Sign in to follow this  
utilae

QuickSort questions

Recommended Posts

Hi, I am using C++. I want to use a sorting algorithm and have had a good look at all of them, but I think QuickSort would be the fastest and it's disadvantages could be removed. If QuickSorts chosen pivot is bad then its speed is O(n^2), ie slow. QuickSort would always be O(n*log(n)), ie fast if the median was always chosen. In numbers 1-10, 5 is median. In letters A-Z, M or N is median. QuickSort performs slowly if the list is sorted perfectly. Some questions. 1)Does picking the median as the pivot always mean that QuickSort will be fast, even if the list is sorted. So if the list is sorted and the pivot picked happens to be the median, then will QuickSort go fast or will it still go slow cause the list is sorted? 2)The best way to pick the median is to know where the median is, which is easier if the list is already sorted. So, wouldn't it be a good idea to store the index to the median after the sort (eg if u using vectors), so that if you sort again, it goes very fast still, cause you can set the median that you stored? 3)How would you make QuickSort stable, and would it loose too much speed? Can it be made stable without speed loss? 4)What are the best sort algorithms to use for the following numbers of items in the list (n). n=10, 100, 1000, 10000, 100000, 1000000

Share this post


Link to post
Share on other sites
About 4), the algorithm can work depending also on the objects to sort. I read in one programming book (but don't remember which one) that it is possible to sort in O(n) time a vector of integers, provided that you know before hand the maximum value and assuming this is not so much high compared with the size of the vector (i.e, a vector of 10 elements with 1000000 being the maximum value would not be a good candidate for this).

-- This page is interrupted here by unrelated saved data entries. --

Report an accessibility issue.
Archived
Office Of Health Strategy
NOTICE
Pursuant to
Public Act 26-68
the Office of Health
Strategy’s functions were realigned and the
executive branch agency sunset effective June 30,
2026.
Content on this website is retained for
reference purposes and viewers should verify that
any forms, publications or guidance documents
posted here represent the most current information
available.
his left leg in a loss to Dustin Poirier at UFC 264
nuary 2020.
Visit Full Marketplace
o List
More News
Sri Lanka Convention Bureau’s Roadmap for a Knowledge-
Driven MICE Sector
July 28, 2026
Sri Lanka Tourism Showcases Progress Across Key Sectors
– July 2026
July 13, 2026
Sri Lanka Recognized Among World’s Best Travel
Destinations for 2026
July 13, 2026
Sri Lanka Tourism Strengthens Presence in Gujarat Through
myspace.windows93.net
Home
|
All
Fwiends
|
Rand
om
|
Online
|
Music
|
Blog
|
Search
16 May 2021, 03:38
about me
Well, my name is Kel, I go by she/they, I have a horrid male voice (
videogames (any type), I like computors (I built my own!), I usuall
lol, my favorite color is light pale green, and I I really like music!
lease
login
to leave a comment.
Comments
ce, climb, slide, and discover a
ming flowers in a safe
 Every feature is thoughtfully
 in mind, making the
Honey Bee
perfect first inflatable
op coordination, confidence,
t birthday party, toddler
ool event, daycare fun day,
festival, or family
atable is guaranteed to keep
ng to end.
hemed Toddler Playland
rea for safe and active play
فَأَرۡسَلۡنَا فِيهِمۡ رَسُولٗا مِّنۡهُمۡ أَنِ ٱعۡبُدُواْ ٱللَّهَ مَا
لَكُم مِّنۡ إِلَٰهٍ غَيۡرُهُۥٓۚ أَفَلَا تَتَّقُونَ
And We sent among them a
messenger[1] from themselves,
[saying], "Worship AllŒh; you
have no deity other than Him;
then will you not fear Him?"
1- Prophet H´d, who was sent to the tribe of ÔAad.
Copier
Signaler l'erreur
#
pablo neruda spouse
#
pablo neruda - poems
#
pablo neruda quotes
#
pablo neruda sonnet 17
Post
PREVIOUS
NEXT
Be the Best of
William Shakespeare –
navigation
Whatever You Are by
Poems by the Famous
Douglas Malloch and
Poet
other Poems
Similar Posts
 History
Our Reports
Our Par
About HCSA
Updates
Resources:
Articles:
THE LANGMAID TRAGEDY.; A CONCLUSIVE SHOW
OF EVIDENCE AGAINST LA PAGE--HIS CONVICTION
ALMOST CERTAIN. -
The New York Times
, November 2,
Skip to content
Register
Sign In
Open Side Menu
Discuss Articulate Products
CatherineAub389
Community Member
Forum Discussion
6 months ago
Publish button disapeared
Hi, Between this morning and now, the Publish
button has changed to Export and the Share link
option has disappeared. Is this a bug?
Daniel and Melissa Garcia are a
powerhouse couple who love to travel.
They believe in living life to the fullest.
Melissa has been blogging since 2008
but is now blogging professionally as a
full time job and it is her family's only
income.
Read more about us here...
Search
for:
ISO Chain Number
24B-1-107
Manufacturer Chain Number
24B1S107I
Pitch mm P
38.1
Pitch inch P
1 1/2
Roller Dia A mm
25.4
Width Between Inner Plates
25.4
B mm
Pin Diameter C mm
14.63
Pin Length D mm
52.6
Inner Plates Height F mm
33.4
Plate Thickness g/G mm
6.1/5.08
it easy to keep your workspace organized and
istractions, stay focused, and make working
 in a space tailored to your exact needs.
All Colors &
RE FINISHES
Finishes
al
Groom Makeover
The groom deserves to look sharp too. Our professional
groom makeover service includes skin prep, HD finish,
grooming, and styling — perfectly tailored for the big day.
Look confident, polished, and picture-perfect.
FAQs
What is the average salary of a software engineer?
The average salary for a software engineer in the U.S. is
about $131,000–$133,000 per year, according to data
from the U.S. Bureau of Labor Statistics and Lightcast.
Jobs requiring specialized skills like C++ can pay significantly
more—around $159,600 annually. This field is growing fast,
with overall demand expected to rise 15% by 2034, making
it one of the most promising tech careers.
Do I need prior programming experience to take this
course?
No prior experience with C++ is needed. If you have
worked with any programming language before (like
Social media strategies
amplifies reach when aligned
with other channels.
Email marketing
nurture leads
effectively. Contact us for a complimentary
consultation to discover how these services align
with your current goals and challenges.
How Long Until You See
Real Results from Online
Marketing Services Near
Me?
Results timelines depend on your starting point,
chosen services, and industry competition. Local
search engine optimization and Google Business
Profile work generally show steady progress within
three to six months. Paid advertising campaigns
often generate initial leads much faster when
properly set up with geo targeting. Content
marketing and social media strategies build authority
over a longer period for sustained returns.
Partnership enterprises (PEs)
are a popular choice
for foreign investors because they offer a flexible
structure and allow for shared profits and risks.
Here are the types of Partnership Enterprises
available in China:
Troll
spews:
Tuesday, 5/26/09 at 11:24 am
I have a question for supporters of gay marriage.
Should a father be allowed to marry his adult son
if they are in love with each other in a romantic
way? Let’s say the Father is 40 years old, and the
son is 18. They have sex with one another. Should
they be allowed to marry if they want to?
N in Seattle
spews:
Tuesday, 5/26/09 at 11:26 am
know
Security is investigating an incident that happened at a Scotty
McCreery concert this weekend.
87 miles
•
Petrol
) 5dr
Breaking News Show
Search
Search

The algorithm was something like this:
1) Provided a vector (VOriginal) of integers, get the maximum value of it.
2) Generate an auxiliar vector (VAuxiliar) of integers with the same size as the maximum value obtained before. Initialize all the values to 0.
3) For every position (pos) on the original vector:
VAuxiliar[ VOriginal[pos] ]++;
4) You will end up with VAuxuliar containing all the sorted information:
VAuxiliar[0] = number of 0s on the original array.
VAuxiliar[1] = number of 1s on the original array.
And so on.
(Of course you can remap the values to treat negatives values)
Just use VAuxuliar to get VOriginal sorted.

It is quite simple but efficient algorithm, despite being restricted in its use. However, you might find it useful in some situations.

Share this post


Link to post
Share on other sites
Quote:
Original post by utilae
I want to use a sorting algorithm and have had a good look at all of them, but I think QuickSort would be the fastest and it's disadvantages could be removed.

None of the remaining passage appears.